13 thoughts on “Dungeons”

  1. about 5%-10%. I ran a City based game for several sessions and it morphed into a travelogue game for a total of 26 sessions so far. Very much plot driven, so occasionally, the “dungeon” makes an appearance… but more often, battles on islands, and in the streets and on airship decks.

    The last episode I ran, the evil cult was using some dwarven runes as a base of operations… so, we did use a “dungeon”, but even then, the approach was more like special forces, hit, move, hit again… than actual room to room exploration.

  2. dungeons and location based adventures literally is 100% of all rpgs, unless you consider f’ing about in the tavern the whole session with no desire to do anything outside hang out and drink.

    Dungeons are places you go to find conflict, location based adventures are areas that have conflict for the party to encounter.

  3. Thanks! I ought to have defined what I meant better.

    I was using “location-based adventure” as a synonym for “dungeon”: A somewhat bounded, dangerous environment that offers the players some choices of in what areas to explore.

    Some or most elements might come from your prep or unfold in play—having it all planned out isn’t the necessary feature.

    By contrast, here are some other kinds of adventure that happen in my Dungeon World games: Wilderness exploration, navigating social or political intrigues or other power relationships, neither of which have the boundedness of dungeon-like environments.
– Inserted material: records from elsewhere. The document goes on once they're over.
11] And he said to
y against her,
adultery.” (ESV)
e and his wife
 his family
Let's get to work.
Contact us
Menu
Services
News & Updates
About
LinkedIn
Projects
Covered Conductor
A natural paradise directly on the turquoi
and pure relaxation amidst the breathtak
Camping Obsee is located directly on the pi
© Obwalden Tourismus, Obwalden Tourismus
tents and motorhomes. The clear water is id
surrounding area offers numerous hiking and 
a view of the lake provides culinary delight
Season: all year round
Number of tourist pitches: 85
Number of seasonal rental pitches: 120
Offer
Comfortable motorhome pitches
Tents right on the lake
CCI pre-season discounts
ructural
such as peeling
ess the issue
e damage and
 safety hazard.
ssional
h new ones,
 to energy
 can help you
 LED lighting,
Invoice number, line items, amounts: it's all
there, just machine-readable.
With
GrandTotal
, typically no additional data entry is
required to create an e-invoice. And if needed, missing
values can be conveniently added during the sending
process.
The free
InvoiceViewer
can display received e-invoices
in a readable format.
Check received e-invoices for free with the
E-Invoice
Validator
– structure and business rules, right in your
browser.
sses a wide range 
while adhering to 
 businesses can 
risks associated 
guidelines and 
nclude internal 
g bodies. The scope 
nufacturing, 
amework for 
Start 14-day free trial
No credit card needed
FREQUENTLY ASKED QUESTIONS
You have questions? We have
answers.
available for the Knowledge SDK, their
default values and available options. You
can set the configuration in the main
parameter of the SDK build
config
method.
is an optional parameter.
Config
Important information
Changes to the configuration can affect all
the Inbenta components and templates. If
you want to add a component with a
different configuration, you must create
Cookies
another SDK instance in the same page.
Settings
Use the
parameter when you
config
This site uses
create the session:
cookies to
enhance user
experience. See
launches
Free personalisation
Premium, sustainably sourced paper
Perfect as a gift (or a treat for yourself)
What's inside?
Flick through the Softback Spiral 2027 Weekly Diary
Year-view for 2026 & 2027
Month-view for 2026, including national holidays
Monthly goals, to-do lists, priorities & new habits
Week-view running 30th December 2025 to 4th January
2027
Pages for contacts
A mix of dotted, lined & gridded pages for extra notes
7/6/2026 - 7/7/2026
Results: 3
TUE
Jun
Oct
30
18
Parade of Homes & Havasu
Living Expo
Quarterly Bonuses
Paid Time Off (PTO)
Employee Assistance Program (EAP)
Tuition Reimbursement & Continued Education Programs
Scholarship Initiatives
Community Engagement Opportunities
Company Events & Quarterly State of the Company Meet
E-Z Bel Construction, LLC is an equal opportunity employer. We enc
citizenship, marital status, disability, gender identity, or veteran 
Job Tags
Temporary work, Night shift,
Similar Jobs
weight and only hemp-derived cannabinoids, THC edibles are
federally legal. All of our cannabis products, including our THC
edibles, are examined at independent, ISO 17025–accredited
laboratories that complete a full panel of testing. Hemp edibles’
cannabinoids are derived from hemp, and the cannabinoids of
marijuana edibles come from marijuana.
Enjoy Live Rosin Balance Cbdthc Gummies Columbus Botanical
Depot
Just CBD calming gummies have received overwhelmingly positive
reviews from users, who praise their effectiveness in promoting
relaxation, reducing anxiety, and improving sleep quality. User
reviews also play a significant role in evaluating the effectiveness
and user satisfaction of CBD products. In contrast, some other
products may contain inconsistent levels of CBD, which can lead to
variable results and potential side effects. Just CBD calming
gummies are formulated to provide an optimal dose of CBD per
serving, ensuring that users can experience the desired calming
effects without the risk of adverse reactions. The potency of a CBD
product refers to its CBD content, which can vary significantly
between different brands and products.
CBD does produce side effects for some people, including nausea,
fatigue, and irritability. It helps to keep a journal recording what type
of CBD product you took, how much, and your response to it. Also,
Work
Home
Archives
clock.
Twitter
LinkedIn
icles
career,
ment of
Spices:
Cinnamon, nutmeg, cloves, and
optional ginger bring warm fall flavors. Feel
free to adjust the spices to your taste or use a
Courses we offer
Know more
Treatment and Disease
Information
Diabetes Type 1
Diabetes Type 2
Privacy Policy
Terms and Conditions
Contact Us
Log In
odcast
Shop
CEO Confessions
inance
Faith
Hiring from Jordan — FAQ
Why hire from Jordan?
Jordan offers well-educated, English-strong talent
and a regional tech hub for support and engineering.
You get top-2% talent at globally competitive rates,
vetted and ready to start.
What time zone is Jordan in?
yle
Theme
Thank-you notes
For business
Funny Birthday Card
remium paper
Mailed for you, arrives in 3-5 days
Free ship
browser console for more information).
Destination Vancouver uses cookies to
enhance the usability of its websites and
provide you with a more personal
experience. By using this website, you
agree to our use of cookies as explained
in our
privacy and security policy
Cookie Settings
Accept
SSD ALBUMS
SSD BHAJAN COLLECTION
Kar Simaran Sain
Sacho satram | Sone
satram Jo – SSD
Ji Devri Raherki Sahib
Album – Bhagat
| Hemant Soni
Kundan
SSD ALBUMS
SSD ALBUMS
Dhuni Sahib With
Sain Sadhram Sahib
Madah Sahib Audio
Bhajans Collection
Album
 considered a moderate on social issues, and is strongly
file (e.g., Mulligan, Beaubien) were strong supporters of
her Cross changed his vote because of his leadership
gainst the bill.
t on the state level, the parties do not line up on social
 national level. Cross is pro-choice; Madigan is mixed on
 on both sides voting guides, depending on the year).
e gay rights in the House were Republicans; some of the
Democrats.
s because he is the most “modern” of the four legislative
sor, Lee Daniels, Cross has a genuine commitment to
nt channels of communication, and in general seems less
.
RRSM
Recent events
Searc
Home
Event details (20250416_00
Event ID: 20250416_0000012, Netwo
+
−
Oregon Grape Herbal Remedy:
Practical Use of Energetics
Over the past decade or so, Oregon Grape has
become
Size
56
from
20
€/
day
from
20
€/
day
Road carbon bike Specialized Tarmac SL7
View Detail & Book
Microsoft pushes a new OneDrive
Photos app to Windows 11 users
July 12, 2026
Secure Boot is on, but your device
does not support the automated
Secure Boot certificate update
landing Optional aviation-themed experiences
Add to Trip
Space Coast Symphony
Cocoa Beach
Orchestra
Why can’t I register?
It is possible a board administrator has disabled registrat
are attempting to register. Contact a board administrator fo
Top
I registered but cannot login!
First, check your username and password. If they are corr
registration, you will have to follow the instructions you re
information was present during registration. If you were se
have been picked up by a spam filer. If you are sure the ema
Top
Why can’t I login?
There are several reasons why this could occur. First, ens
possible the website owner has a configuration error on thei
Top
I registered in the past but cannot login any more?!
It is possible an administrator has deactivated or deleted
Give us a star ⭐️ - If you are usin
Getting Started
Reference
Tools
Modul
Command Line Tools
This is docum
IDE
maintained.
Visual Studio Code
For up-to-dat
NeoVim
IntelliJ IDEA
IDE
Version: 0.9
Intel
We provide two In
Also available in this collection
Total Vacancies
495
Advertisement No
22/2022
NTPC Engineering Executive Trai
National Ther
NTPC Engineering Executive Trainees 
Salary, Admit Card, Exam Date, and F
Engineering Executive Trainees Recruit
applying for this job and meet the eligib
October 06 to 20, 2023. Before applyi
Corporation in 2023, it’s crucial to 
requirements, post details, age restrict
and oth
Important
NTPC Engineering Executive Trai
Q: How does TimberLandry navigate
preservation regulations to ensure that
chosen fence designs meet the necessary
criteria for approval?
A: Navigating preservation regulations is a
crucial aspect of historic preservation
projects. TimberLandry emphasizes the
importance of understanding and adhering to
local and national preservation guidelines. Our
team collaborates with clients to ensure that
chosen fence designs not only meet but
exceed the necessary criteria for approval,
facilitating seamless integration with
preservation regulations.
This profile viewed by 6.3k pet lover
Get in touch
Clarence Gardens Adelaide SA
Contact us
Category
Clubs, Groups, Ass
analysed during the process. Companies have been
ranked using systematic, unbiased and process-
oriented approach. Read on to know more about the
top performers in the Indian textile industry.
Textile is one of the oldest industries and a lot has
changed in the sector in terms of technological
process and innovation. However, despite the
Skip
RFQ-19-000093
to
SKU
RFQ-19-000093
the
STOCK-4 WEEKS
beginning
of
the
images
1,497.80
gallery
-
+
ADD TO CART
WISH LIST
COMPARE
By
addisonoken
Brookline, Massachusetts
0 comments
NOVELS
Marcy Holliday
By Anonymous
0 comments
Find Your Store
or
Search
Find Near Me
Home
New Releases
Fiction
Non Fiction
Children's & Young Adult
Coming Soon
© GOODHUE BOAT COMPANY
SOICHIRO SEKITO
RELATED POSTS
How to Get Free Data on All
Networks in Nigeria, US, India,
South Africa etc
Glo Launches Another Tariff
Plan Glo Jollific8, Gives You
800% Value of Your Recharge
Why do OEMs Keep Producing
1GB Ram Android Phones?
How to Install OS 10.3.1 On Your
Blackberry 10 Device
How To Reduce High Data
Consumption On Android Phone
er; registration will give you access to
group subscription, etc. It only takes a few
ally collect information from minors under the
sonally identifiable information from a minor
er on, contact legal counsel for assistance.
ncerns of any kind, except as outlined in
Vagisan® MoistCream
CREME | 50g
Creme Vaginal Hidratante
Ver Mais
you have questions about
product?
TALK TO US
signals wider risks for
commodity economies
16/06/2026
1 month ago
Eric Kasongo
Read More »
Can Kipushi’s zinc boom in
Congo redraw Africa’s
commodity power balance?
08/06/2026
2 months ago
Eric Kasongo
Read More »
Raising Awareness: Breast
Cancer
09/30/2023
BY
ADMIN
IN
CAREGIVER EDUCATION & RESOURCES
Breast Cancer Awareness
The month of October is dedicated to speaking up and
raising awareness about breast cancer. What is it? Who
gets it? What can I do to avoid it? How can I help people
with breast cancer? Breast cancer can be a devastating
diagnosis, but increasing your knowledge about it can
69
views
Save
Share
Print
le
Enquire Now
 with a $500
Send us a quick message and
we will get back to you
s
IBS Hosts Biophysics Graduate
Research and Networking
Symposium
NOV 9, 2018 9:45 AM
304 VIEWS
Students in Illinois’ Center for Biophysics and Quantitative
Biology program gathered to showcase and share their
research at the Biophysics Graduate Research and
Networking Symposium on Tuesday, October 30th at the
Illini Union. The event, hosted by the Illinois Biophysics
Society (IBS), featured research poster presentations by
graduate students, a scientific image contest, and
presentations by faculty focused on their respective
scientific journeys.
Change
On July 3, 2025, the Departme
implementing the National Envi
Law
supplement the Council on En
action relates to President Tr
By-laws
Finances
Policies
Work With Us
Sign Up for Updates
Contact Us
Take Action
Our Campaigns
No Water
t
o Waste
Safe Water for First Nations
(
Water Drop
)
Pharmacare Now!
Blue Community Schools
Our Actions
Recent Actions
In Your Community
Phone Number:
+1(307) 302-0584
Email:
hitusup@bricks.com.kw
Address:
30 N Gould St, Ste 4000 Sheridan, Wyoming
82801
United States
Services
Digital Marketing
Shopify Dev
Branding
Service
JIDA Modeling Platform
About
    A session when the decide to “save the burning village from invaders” may have a strong sense of location. But the environment rarely offers the sense of exploring and unknown dangerous area with a mix of random-access areas and choke points that I mean by “dungeon”.

    Does that make sense?

  4. Deep Six Delver Alright so you mean rather then an abandon’ed tower or a cave system, you mean the “dungeon” is a swamp, or corrupted forest.

    Very little, I prefer more open exploration, rather then confining a party to a single area. Unless they are going to that area with a specific goal, such as kill the Beholder in the cave or stop the Wizard in his tower.

  5. My first Dungeon World campaign was at least 75% dungeon exploration, even with the realization of world-changing grim portents.

    My current campaign has had almost no exploration of bounded environments, unless you count the mountain pass from Michael Prescott’s Three Faces Pass adventure starter. But even that felt a lot more open-ended than what I would call a dungeon.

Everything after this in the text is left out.